Second, a 20 per cent response rate is well in line with other population-based surveys of medical professionals in Canada. Population-based surveys are different from those based on a sample of the population. The latter, for instance, could have a 100 per cent response rate but only question 100 physicians. Instead, the Fraser Institute’s survey is sent to almost every specialist in Canada (practising in 12 medical specialties) on the Canadian Medical Association (CMA) membership rolls. So achieving a 20 per cent voluntary response rate is no mean feat.
For example, the National Physician Survey (NPS) – a collaboration of the CMA, the College of Family Physicians Canada (CFPC), the Royal College, the Canadian Institute for Health Information (CIHI) and Health Canada – reported a 16 per cent response rate in 2014. However, both the Fraser Institute and NPS surveys should be taken seriously because of the large number of responses – 2,357 specialists and 10,191 physicians (including family doctors and other specialists) respectively. Similarly, the NPS also offered a $1,000 prize draw for respondents, a standard courtesy for voluntary surveys like ours.

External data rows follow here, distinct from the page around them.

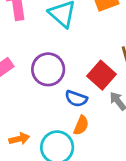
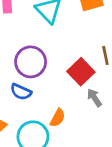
blue semicircle: (76, 99) -> (21, 92), moved

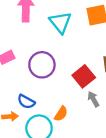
blue semicircle: (21, 92) -> (26, 102), moved

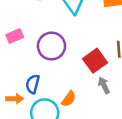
blue semicircle: (26, 102) -> (33, 84), turned 72

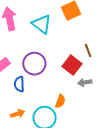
blue semicircle: (33, 84) -> (19, 84), moved
gray arrow: (104, 85) -> (85, 82), turned -56

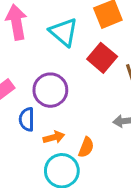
red square: (72, 65) -> (102, 58), moved
orange arrow: (18, 114) -> (54, 137), moved

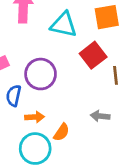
cyan triangle: (64, 32) -> (64, 25), turned -40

Steven Lewis, a health policy consultant based in Saskatoon, calls the Fraser Institute survey “preposterous” and the methodology an “abomination.” Lewis asks, “Why not use a thermometer rather than asking people for their opinion about the weather?”

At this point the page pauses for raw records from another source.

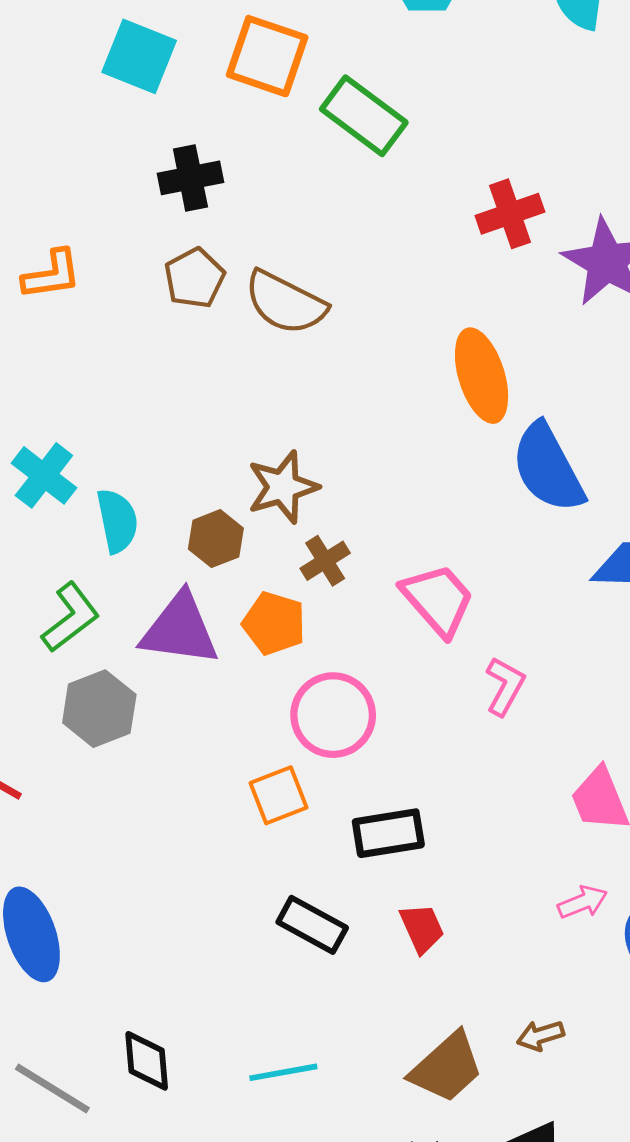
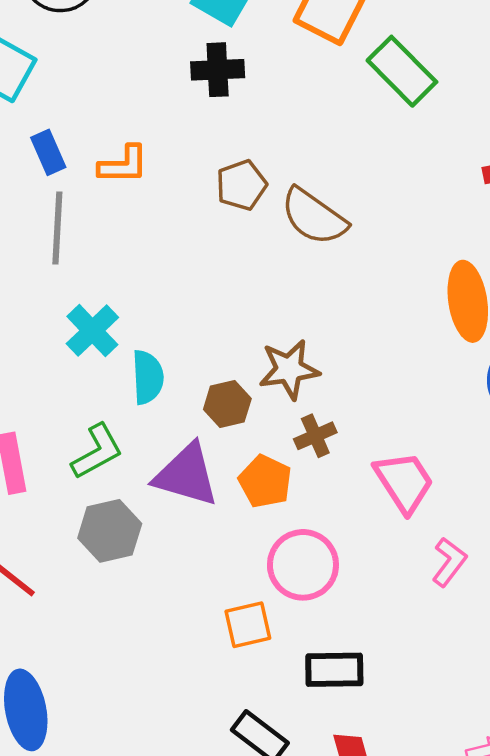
black cross: (190, 178) -> (218, 70), moved

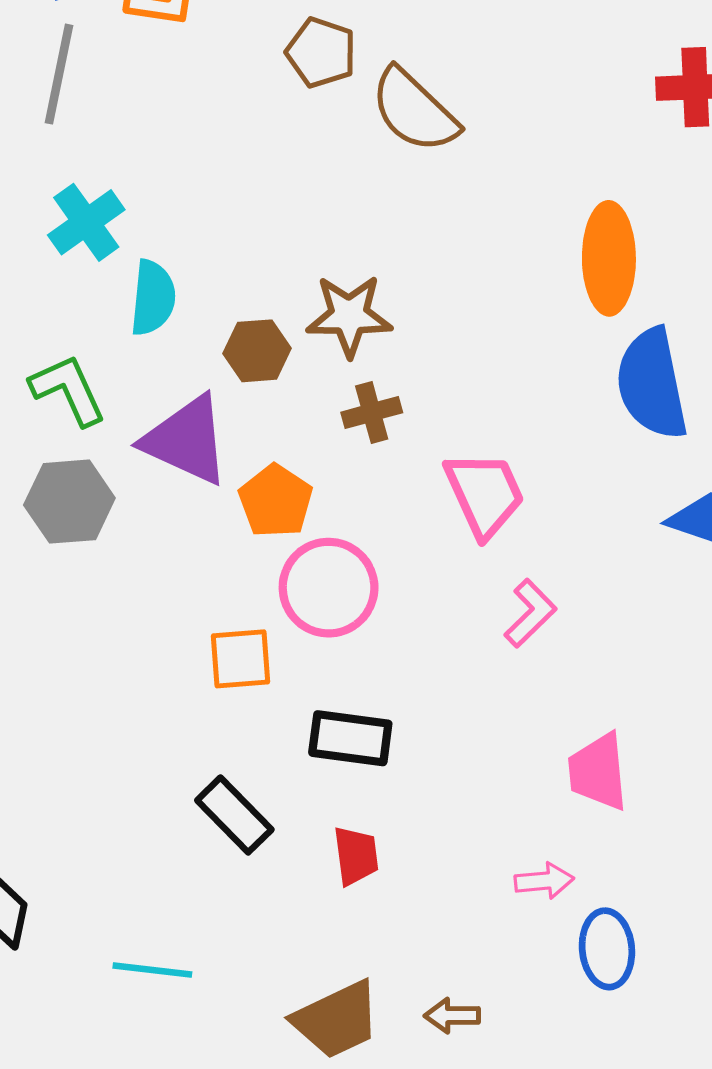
brown pentagon: (241, 185) -> (321, 53), turned 30
green L-shape: (97, 452) -> (68, 390), turned -94
orange pentagon: (265, 481) -> (276, 501), moved

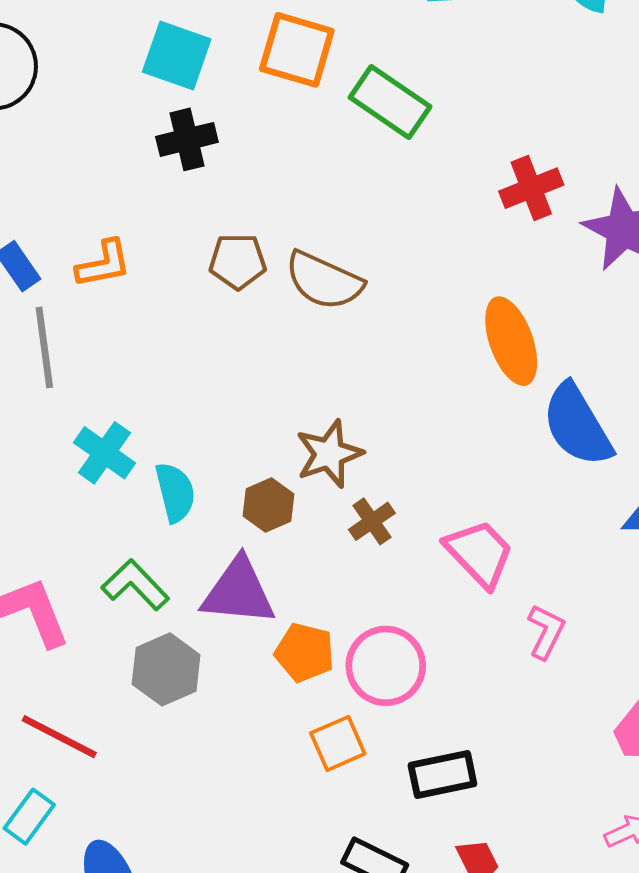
orange pentagon: (276, 501) -> (305, 653), moved

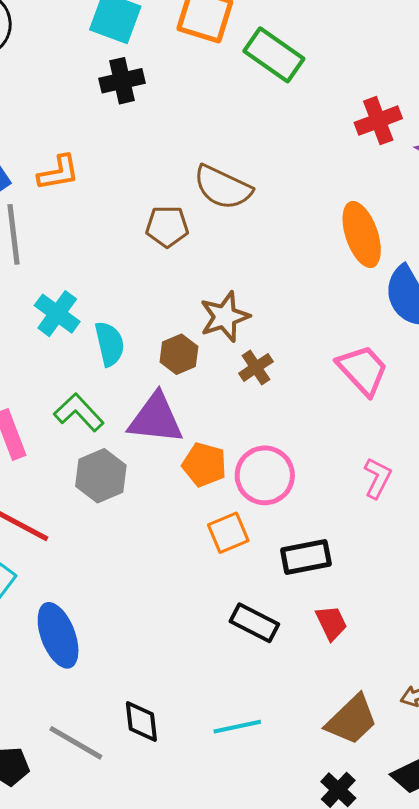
brown pentagon: (238, 261) -> (167, 226), moved
pink trapezoid: (479, 553) -> (363, 370), moved
pink L-shape: (546, 632) -> (378, 478), moved

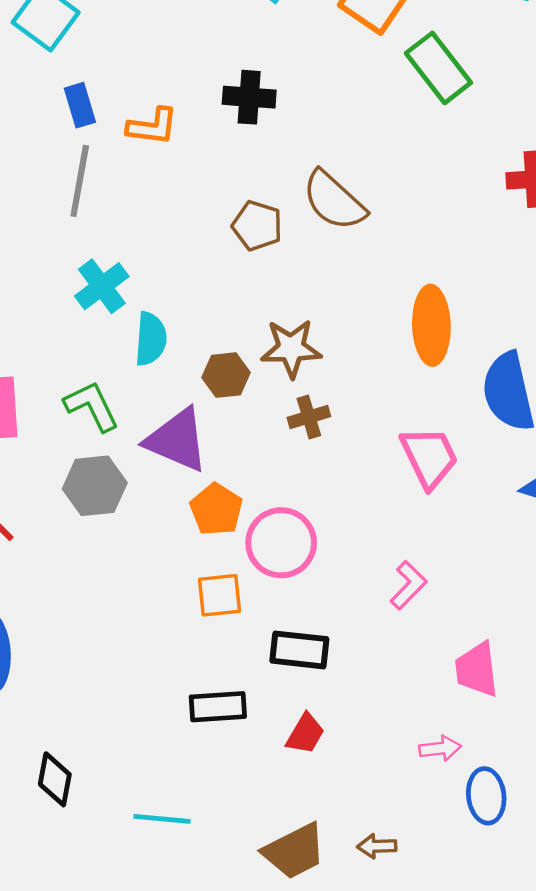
black cross: (122, 81) -> (249, 97), moved
orange ellipse: (362, 234) -> (431, 325), moved
black rectangle: (254, 623) -> (218, 707), turned -48
red trapezoid: (331, 623) -> (305, 734), turned 39

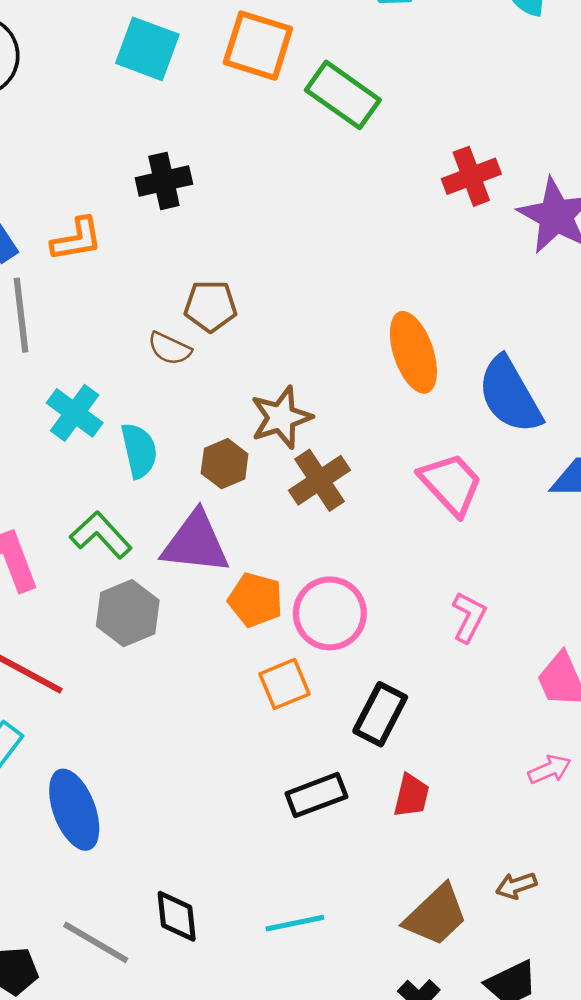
brown semicircle: (334, 201) -> (170, 349), moved, size x0.6
brown cross: (309, 417) -> (319, 480), size x1.4
black rectangle: (299, 650) -> (380, 714), turned -52

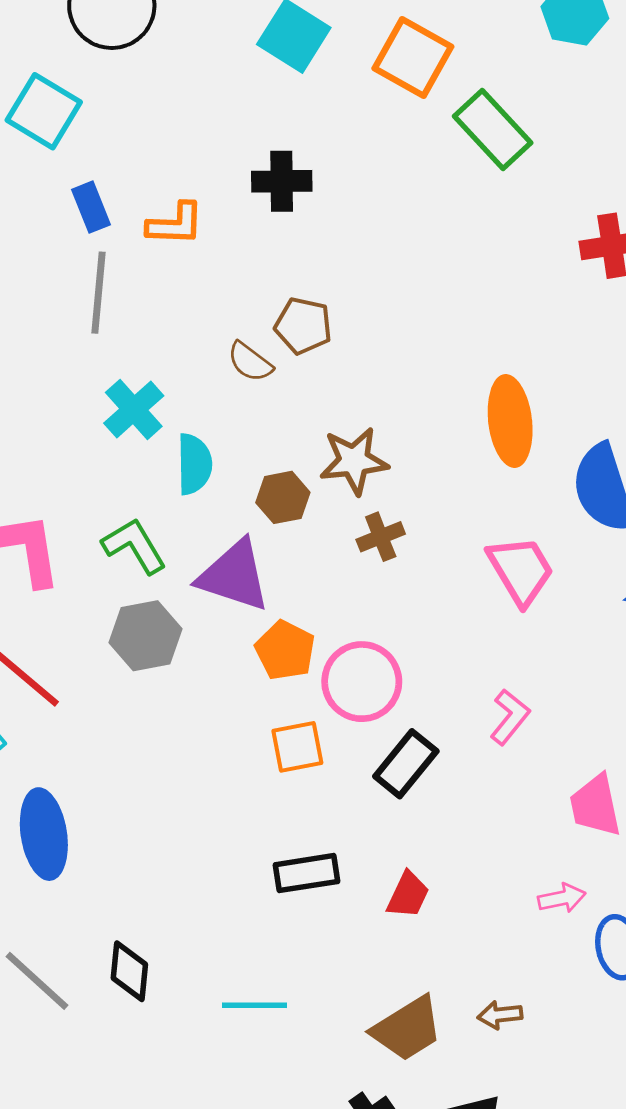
brown cross: (319, 480) -> (381, 537), size x0.7
black rectangle: (380, 714) -> (406, 764), moved

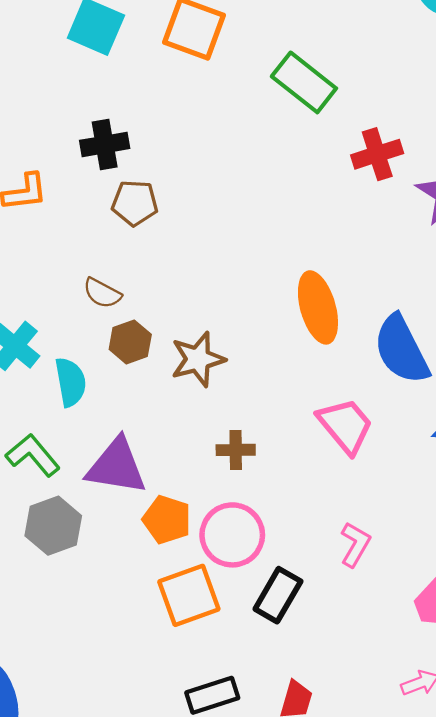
green rectangle: (493, 130) -> (304, 82), moved
brown pentagon: (303, 326) -> (135, 203), moved
brown hexagon: (283, 497) -> (130, 342), moved
brown cross: (381, 537) -> (236, 450), moved, turned 30
orange square: (297, 747) -> (189, 595), size x1.4

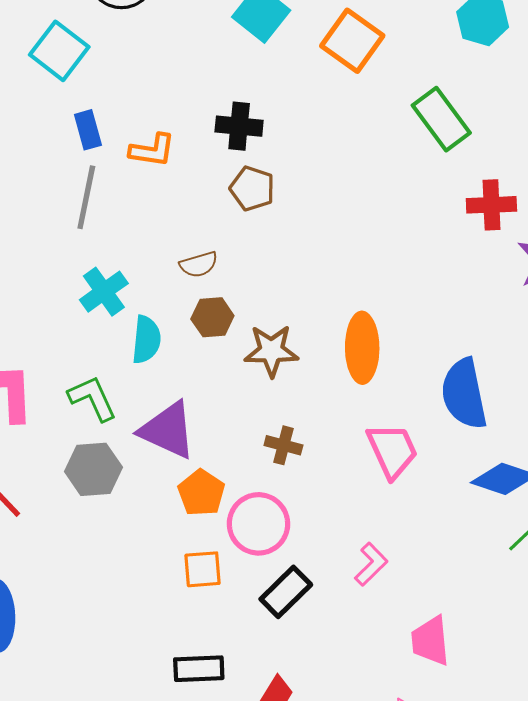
brown semicircle: (102, 293) -> (199, 264), turned -60
orange ellipse: (318, 307) -> (362, 348), moved
orange square: (189, 595) -> (203, 569), size x0.7

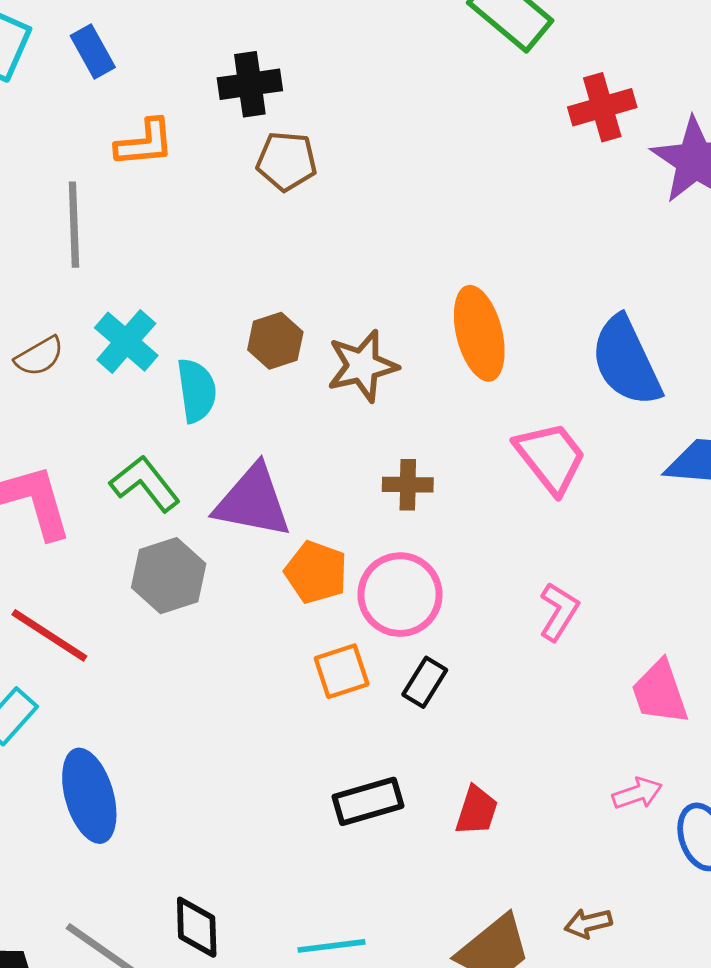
blue rectangle: (88, 130) -> (93, 52), moved
brown semicircle: (199, 264) -> (39, 356), moved
black rectangle: (286, 592) -> (425, 682), moved, size x0.7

Because the thermometers available use different temperature scales and only measure certain ranges. And, most importantly, people are already screaming about the fact that they’re freezing in the cold!
More directly, government websites measure wait times for procedures in different ways, and often ignore the wait to see a specialist (usually only measuring the wait from hospital booking to treatment). Importantly, when asked, 2,357 doctors said the average wait time was 20 weeks – longer than what they consider clinically reasonable. It would be remarkably arrogant to ignore their voices.
Finally, the article ends with Karen Palmer, a health policy analyst and adjunct professor at Simon Fraser University, blaming “miscommunication” in the medical sector for the long waits that patients often endure.
While it’s certainly possible that marginal improvements can be made by streamlining the triaging process (as Palmer recommends), to suggest that long wait times in Canada are primarily the result of physicians not communicating well with patients (or because “[s]ometimes patients forgot to book appointments”) is blatant oversimplification.
It’s time for everyone to come together on this crucial issue that affects the lives of patients. Instead of challenging those who are providing information, it would be more productive to provide new and better measures. Instead of questioning the motives behind such measurement, offer concrete solutions.
We must remember that long wait times affect real people – Canadian patients and their families – and to disregard their hardship is heartless. We’ve waited long enough for a wait time solution.